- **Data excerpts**
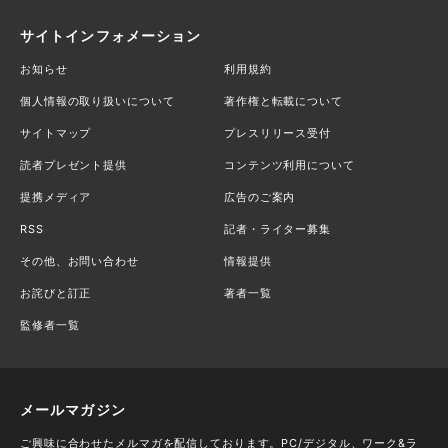
サイトインフォメーション
お知らせ
利用規約
個人情報の取り扱いについて
著作権と転載について
サイトマップ
プレスリリース受付
読者プレゼント提供
コンテンツ利用について
提携メディア
広告のご案内
RSS
記者・ライター募集
その他、お問い合わせ
情報提供
お詫びと訂正
著者一覧
監修者一覧
メールマガジン
ご興味に合わせたメルマガを配信しております。PC/デジタル、ワーク&ラ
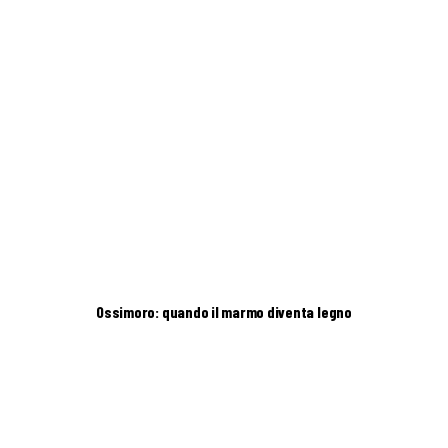
Ossimoro: quando il marmo diventa legno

- **Exercise requirements**
Could you return each entry word for word, with the images omitted?

- **Output for this exercise**
サイトインフォメーション
お知らせ
利用規約
個人情報の取り扱いについて
著作権と転載について
サイトマップ
プレスリリース受付
読者プレゼント提供
コンテンツ利用について
提携メディア
広告のご案内
RSS
記者・ライター募集
その他、お問い合わせ
情報提供
お詫びと訂正
著者一覧
監修者一覧
メールマガジン
ご興味に合わせたメルマガを配信しております。PC/デジタル、ワーク&ラ
Ossimoro: quando il marmo diventa legno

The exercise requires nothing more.